- _Task goal_:
Would you restate each entry word for word, omitting the pictures?

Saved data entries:
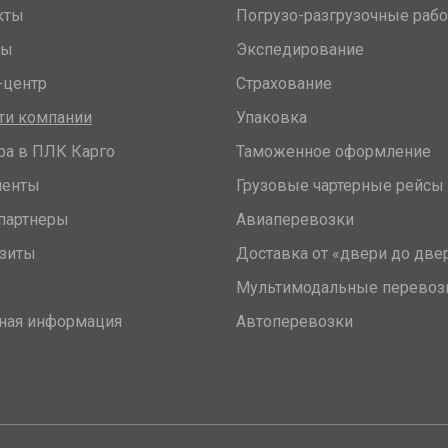
кты
Погрузо-разгрузочные раб
вы
Экспедирование
-центр
Страхование
ти компании
Упаковка
ра в ПЛК Карго
Таможенное оформление
менты
Грузовые чартерные рейсы
партнеры
Авиаперевозки
зиты
Доставка от «двери до две
Мультимодальные перевоз
ная информация
Автоперевозки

- _Completed exercise_:
кты
Погрузо-разгрузочные раб
вы
Экспедирование
-центр
Страхование
ти компании
Упаковка
ра в ПЛК Карго
Таможенное оформление
менты
Грузовые чартерные рейсы
партнеры
Авиаперевозки
зиты
Доставка от «двери до две
Мультимодальные перевоз
ная информация
Автоперевозки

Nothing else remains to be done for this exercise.